_WHAT THE TASK REQUIRES_
Write out the listing below in full and exactly, leaving out every picture.

━━ MATERIAL TO PROCESS ━━

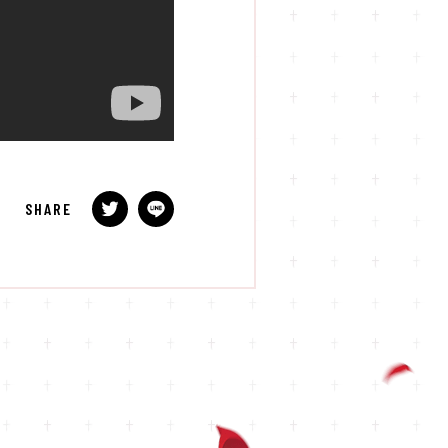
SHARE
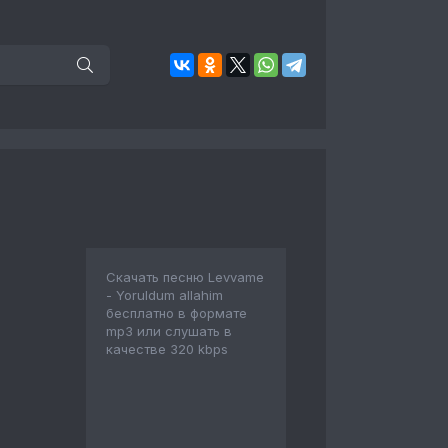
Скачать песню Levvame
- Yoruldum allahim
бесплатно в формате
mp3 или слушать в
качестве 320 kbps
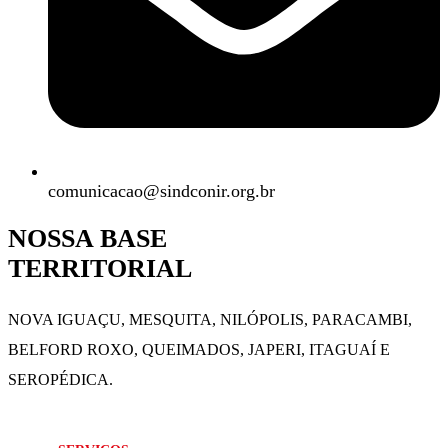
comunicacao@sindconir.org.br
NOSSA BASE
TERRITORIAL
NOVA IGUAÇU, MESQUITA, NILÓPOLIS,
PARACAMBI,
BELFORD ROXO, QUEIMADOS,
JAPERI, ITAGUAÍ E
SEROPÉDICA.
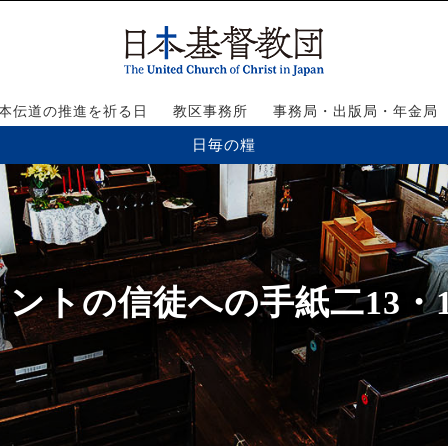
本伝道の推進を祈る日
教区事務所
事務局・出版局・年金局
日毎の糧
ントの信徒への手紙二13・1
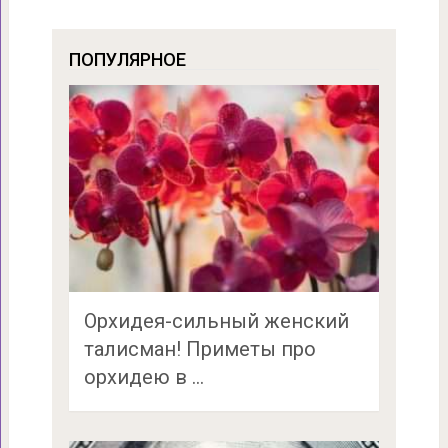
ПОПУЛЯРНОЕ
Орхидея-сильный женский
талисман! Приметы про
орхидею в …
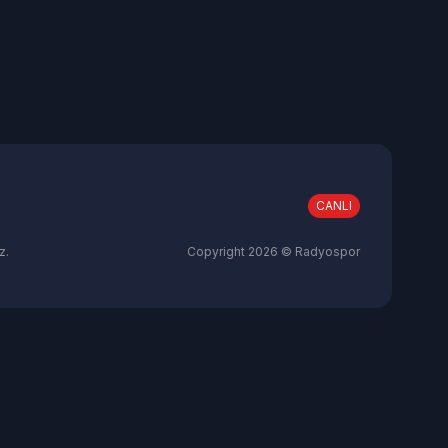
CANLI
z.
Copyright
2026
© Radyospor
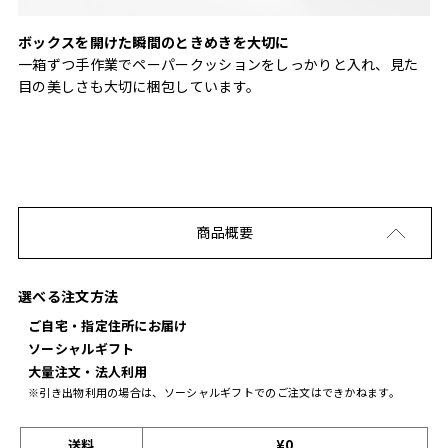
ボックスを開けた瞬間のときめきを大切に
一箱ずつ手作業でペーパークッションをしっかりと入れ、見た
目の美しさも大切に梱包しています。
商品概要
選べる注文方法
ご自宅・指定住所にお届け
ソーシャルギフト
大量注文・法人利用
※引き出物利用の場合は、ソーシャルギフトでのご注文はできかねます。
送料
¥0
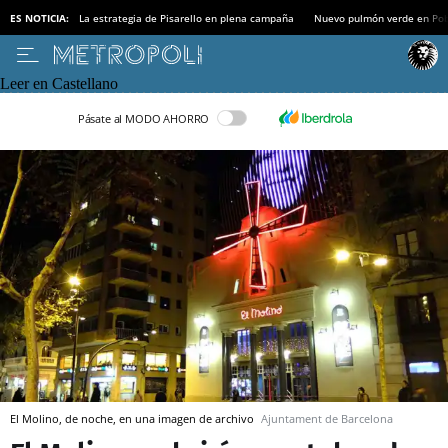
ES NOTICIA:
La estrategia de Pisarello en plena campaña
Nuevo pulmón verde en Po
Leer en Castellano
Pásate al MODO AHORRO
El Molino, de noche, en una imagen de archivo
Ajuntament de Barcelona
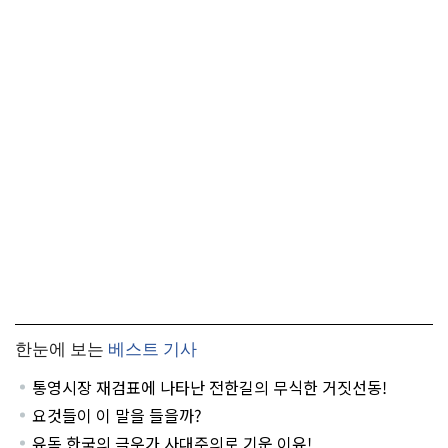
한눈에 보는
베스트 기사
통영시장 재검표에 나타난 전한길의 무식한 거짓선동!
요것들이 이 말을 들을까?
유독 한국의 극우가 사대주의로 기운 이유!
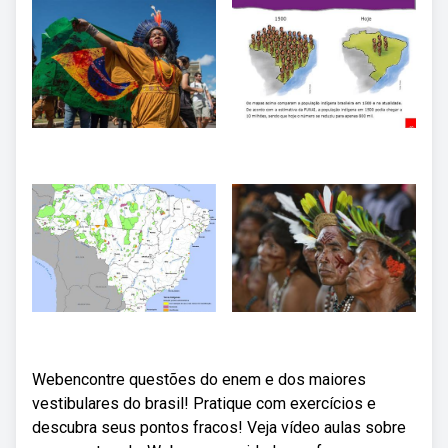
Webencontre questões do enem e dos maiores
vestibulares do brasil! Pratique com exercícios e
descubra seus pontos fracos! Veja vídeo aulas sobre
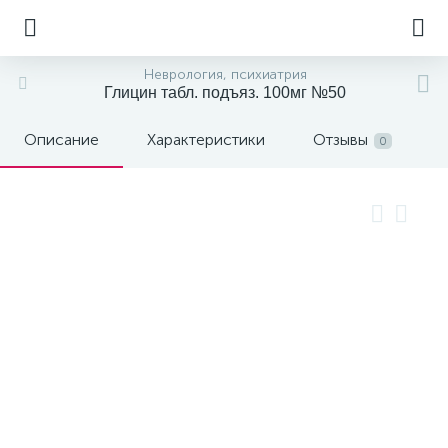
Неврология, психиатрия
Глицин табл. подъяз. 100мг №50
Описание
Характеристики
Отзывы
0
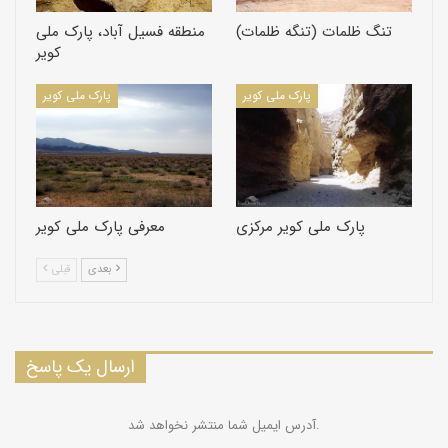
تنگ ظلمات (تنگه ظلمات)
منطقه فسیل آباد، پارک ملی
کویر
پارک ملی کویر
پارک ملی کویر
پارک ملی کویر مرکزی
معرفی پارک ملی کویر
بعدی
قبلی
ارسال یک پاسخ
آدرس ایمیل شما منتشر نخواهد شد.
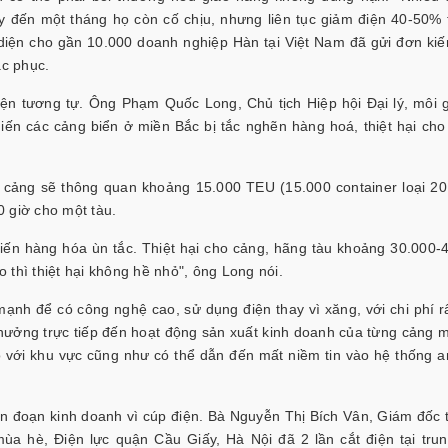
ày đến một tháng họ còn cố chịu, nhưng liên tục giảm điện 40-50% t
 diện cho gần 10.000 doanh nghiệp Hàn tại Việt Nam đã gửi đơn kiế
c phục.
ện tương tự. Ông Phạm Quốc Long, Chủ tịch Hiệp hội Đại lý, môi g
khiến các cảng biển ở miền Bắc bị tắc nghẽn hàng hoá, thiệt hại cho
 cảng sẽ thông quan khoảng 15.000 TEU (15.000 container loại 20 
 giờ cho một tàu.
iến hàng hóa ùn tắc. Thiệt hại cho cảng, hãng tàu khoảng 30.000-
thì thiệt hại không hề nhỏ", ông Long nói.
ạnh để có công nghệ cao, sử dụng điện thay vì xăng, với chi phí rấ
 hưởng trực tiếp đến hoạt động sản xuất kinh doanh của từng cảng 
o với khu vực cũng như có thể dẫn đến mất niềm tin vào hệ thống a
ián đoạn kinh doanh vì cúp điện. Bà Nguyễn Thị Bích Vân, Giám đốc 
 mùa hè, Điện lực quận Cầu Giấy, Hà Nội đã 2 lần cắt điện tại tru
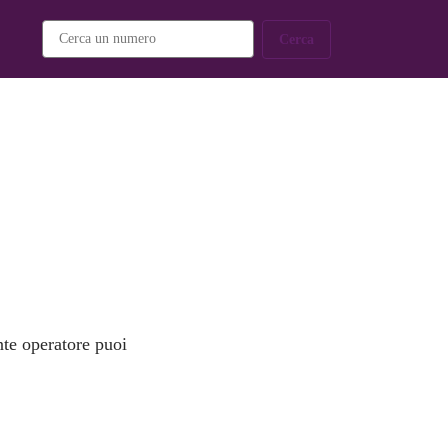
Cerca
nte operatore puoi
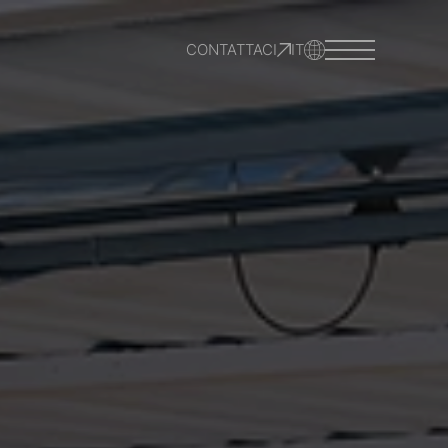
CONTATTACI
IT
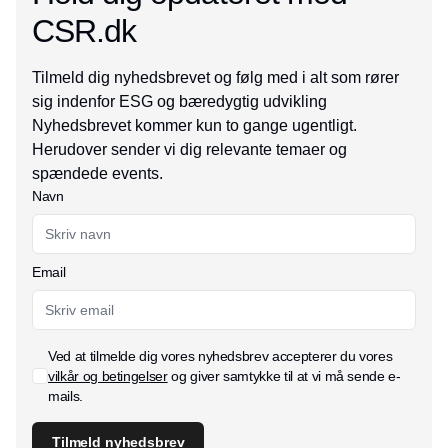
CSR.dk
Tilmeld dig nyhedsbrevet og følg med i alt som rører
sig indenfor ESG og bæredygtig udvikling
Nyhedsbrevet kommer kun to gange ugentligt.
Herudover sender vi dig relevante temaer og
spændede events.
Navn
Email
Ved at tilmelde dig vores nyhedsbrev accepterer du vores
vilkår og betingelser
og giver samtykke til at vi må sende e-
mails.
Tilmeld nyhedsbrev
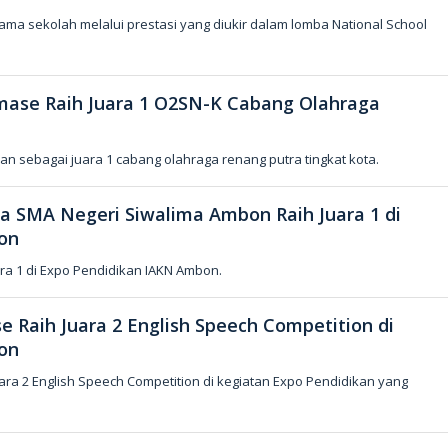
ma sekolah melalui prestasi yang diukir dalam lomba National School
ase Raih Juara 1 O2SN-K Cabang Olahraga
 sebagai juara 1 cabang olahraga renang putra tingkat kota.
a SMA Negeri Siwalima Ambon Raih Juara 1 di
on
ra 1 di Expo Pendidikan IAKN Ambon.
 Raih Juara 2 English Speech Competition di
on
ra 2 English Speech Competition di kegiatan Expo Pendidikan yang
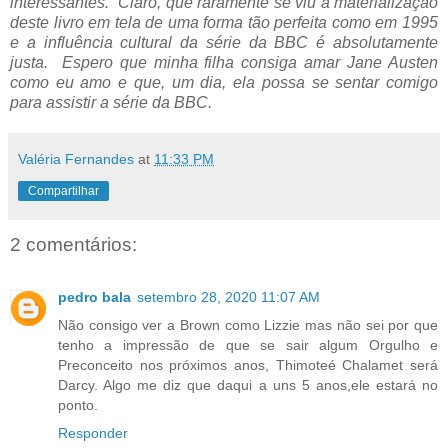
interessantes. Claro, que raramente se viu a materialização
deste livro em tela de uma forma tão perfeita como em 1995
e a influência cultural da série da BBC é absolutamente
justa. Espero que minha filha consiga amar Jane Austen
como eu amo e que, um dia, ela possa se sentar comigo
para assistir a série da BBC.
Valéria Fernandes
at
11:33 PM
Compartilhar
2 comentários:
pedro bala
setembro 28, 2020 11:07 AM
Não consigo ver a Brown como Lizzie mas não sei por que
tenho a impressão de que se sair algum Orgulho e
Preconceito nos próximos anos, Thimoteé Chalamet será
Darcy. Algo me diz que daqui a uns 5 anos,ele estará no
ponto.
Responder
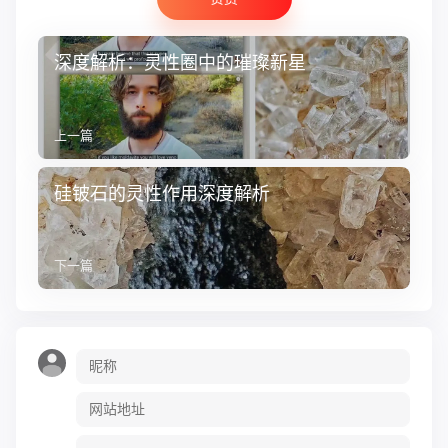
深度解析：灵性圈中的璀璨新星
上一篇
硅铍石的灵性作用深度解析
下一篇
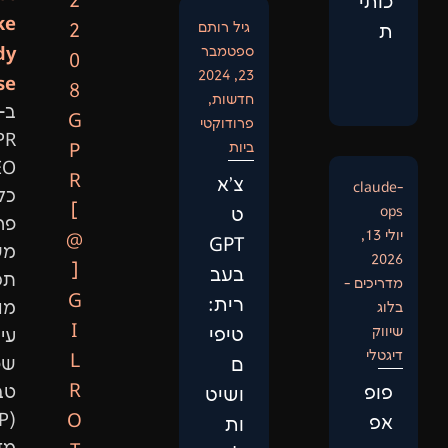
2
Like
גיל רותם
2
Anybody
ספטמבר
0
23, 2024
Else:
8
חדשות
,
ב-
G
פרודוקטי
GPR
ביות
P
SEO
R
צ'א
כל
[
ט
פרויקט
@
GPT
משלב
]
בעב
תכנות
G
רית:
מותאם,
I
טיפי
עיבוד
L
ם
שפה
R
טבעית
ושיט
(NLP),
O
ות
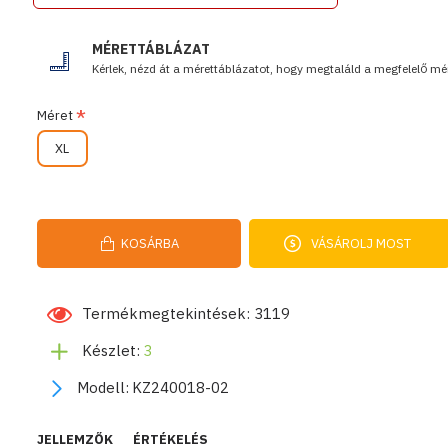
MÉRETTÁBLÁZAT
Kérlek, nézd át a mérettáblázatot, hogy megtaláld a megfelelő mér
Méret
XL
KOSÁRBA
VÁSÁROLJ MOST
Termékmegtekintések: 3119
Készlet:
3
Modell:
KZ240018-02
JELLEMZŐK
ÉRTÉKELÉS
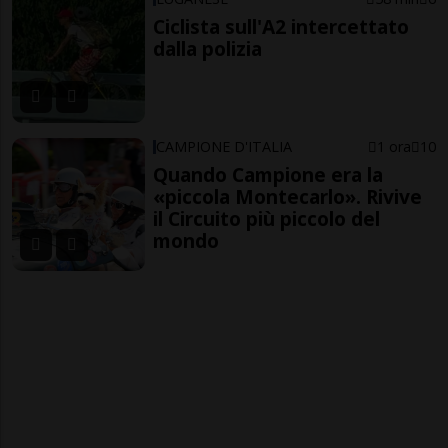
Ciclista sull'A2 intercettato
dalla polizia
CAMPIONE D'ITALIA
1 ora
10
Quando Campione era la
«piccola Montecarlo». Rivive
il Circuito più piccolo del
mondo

━━━

_ANSWER SECTION_
SHARE
Скачать песню Levvame
- Yoruldum allahim
бесплатно в формате
mp3 или слушать в
качестве 320 kbps
comunicacao@sindconir.org.br
NOSSA BASE
TERRITORIAL
NOVA IGUAÇU, MESQUITA, NILÓPOLIS,
PARACAMBI,
BELFORD ROXO, QUEIMADOS,
JAPERI, ITAGUAÍ E
SEROPÉDICA.
本伝道の推進を祈る日
教区事務所
事務局・出版局・年金局
日毎の糧
ントの信徒への手紙二13・1
ПОПУЛЯРНОЕ
Орхидея-сильный женский
талисман! Приметы про
орхидею в …
CANLI
z.
Copyright
2026
© Radyospor
ボックスを開けた瞬間のときめきを大切に
一箱ずつ手作業でペーパークッションをしっかりと入れ、見た
目の美しさも大切に梱包しています。
商品概要
選べる注文方法
ご自宅・指定住所にお届け
ソーシャルギフト
大量注文・法人利用
※引き出物利用の場合は、ソーシャルギフトでのご注文はできかねます。
送料
¥0
ES NOTICIA:
La estrategia de Pisarello en plena campaña
Nuevo pulmón verde en Po
Leer en Castellano
Pásate al MODO AHORRO
El Molino, de noche, en una imagen de archivo
Ajuntament de Barcelona
한눈에 보는
베스트 기사
통영시장 재검표에 나타난 전한길의 무식한 거짓선동!
요것들이 이 말을 들을까?
유독 한국의 극우가 사대주의로 기운 이유!
Webencontre questões do enem e dos maiores
vestibulares do brasil! Pratique com exercícios e
descubra seus pontos fracos! Veja vídeo aulas sobre
Неврология, психиатрия
Глицин табл. подъяз. 100мг №50
Описание
Характеристики
Отзывы
0
تنگ ظلمات (تنگه ظلمات)
منطقه فسیل آباد، پارک ملی
کویر
پارک ملی کویر
پارک ملی کویر
پارک ملی کویر مرکزی
معرفی پارک ملی کویر
بعدی
قبلی
ارسال یک پاسخ
آدرس ایمیل شما منتشر نخواهد شد.
ày đến một tháng họ còn cố chịu, nhưng liên tục giảm điện 40-50% t
 diện cho gần 10.000 doanh nghiệp Hàn tại Việt Nam đã gửi đơn kiế
c phục.
ện tương tự. Ông Phạm Quốc Long, Chủ tịch Hiệp hội Đại lý, môi g
khiến các cảng biển ở miền Bắc bị tắc nghẽn hàng hoá, thiệt hại cho
 cảng sẽ thông quan khoảng 15.000 TEU (15.000 container loại 20 
 giờ cho một tàu.
iến hàng hóa ùn tắc. Thiệt hại cho cảng, hãng tàu khoảng 30.000-
thì thiệt hại không hề nhỏ", ông Long nói.
ạnh để có công nghệ cao, sử dụng điện thay vì xăng, với chi phí rấ
 hưởng trực tiếp đến hoạt động sản xuất kinh doanh của từng cảng 
o với khu vực cũng như có thể dẫn đến mất niềm tin vào hệ thống a
ián đoạn kinh doanh vì cúp điện. Bà Nguyễn Thị Bích Vân, Giám đốc 
 mùa hè, Điện lực quận Cầu Giấy, Hà Nội đã 2 lần cắt điện tại tru
Cerca
nte operatore puoi
CONTATTACI
IT
CSR.dk
Tilmeld dig nyhedsbrevet og følg med i alt som rører
sig indenfor ESG og bæredygtig udvikling
Nyhedsbrevet kommer kun to gange ugentligt.
Herudover sender vi dig relevante temaer og
spændede events.
Navn
Email
Ved at tilmelde dig vores nyhedsbrev accepterer du vores
vilkår og betingelser
og giver samtykke til at vi må sende e-
mails.
Tilmeld nyhedsbrev
ma sekolah melalui prestasi yang diukir dalam lomba National School
ase Raih Juara 1 O2SN-K Cabang Olahraga
 sebagai juara 1 cabang olahraga renang putra tingkat kota.
a SMA Negeri Siwalima Ambon Raih Juara 1 di
on
ra 1 di Expo Pendidikan IAKN Ambon.
 Raih Juara 2 English Speech Competition di
on
ra 2 English Speech Competition di kegiatan Expo Pendidikan yang
interessantes. Claro, que raramente se viu a materialização
deste livro em tela de uma forma tão perfeita como em 1995
e a influência cultural da série da BBC é absolutamente
justa. Espero que minha filha consiga amar Jane Austen
como eu amo e que, um dia, ela possa se sentar comigo
para assistir a série da BBC.
Valéria Fernandes
at
11:33 PM
Compartilhar
2 comentários:
pedro bala
setembro 28, 2020 11:07 AM
Não consigo ver a Brown como Lizzie mas não sei por que
tenho a impressão de que se sair algum Orgulho e
Preconceito nos próximos anos, Thimoteé Chalamet será
Darcy. Algo me diz que daqui a uns 5 anos,ele estará no
ponto.
Responder
深度解析：灵性圈中的璀璨新星
上一篇
硅铍石的灵性作用深度解析
下一篇
2
Like
גיל רותם
2
Anybody
ספטמבר
0
23, 2024
Else:
8
חדשות
,
ב-
G
פרודוקטי
GPR
ביות
P
SEO
R
צ'א
כל
[
ט
פרויקט
@
GPT
משלב
]
בעב
תכנות
G
רית:
מותאם,
I
טיפי
עיבוד
L
ם
שפה
R
טבעית
ושיט
(NLP),
O
ות
MÉRETTÁBLÁZAT
Kérlek, nézd át a mérettáblázatot, hogy megtaláld a megfelelő mér
Méret
XL
KOSÁRBA
VÁSÁROLJ MOST
Termékmegtekintések: 3119
Készlet:
3
Modell:
KZ240018-02
JELLEMZŐK
ÉRTÉKELÉS
Ciclista sull'A2 intercettato
dalla polizia
CAMPIONE D'ITALIA
1 ora
10
Quando Campione era la
«piccola Montecarlo». Rivive
il Circuito più piccolo del
mondo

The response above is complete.